No había dicho nada sobre su edad, ni sobre el hecho de que se hubiera marchado a la capital sin su permiso. Trataba de hablar con ella razonablemente, indicándole que su amigo no era más que un vulgar cazafortunas. Sarah creyó que eso la impresionaría, pero no lo hizo.

– La gente siempre dice cosas así sobre los príncipes, porque tienen celos -dijo con inocencia, aunque todavía demasiado asustada como para entablar una lucha abierta con su madre.

Además, sabía por experiencia que tendría todas las de perder.

– ¿Qué te hace pensar así?

– Él mismo me lo dijo.

– ¿Te dijo eso? -preguntó Sarah horrorizada-, ¿Y no se te ha ocurrido pensar que te lo ha dicho para protegerse en el caso de que la gente diga cosas sobre él? Eso no es más que una cortina de humo, Isabelle. Por el amor de Dios, tú no eres ninguna estúpida.

Pero sí lo era con los hombres. Siempre lo había sido, y particularmente con éste. Esa misma tarde Julian había hecho algunas llamadas telefónicas, y todo el mundo hizo los mismos comentarios sobre el nuevo amigo de Isabelle, confirmando así que su hermana estaba en peligro.

– No es un hombre íntegro, Isabelle. Esta vez tienes que confiar en mí. Te está utilizando.

– Estás celosa.

– Eso es ridículo.

– ¡Lo estás! -gritó Isabelle-. Desde que murió papá no has tenido a nadie en tu vida, y eso hace que te sientas vieja y fea y… ¡lo quieres para ti!

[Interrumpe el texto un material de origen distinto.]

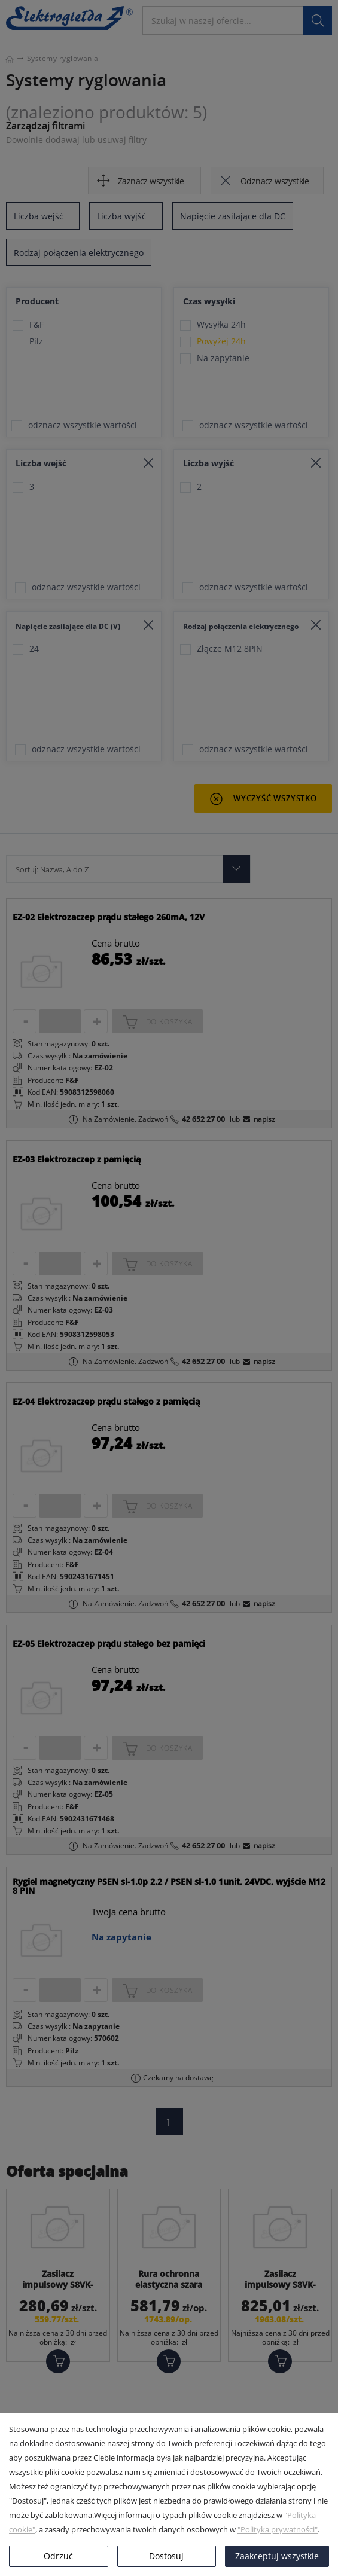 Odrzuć (58, 2556)
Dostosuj (166, 2556)
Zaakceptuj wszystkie (277, 2556)
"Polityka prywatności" (277, 2529)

Lanzó todo aquel torrente de palabras, y Sarah se la quedó mirando, consternada, pero al hablar lo hizo con serenidad.

– Sólo espero que no creas en lo que dices, porque las dos sabemos que no es cierto. Hecho terriblemente de menos a tu padre, a cada momento, a cada hora del día… -Sólo de pensarlo, las lágrimas acudieron a sus ojos-. Ni por un instante lo sustituiría por un gigoló de Venecia.

– Ahora vive en Roma -le corrigió Isabelle, como si eso importara, mientras su madre se sentía cada vez más sobrecogida ante la abrumadora estupidez de la juventud.

A veces la dejaba atónita ver cómo estropeaban sus vidas. Pero, por otro lado, se recordó a sí misma que, a su edad, ella no lo había hecho mejor con Freddie. Ahora intentaba ser razonable con su hija.

– No me importa dónde vive -dijo Sarah empezando a perder la paciencia-. No volverás a verle, ¿me entiendes? – Isabelle no dijo nada-. Y si vuelves a llevarte mi coche, la próxima vez llamaré a la policía para que te traigan, estés donde estés. Isabelle, aprende a comportarte o no te irán nada bien las cosas, ¿me has oído?

– Ya no puedes decirme lo que debo hacer. Tengo dieciocho años.

– Y eres una tonta. Ese hombre anda detrás de tu dinero, Isabelle, y de tu nombre, que es mucho más influyente que el suyo. Protégete. Aléjate de él.

– ¿Y si no lo hago? -la desafió.

Pero Sarah no tenía ninguna respuesta a eso. Quizá debiera enviarla a que se quedara con Phillip en Whitfield durante una temporada, con su esposa y sus hijos, tan increíblemente aburridos. Pero Phillip no sería una influencia tan buena sobre su hermana, con sus secretarias, sus busconas y sus amoríos. ¿Qué les pasaba a todos ellos? Phillip se había casado con una mujer que no le importaba lo más mínimo, y que tal vez nunca le había importado, excepto porque era respetable. Julian se acostaba con todas las mujeres que conocía, y con sus madres si era posible, y ahora Isabelle se volvía medio loca por un calavera de Venecia. ¿Qué habían hecho ella y William para crear unos hijos tan insensatos?, se preguntó.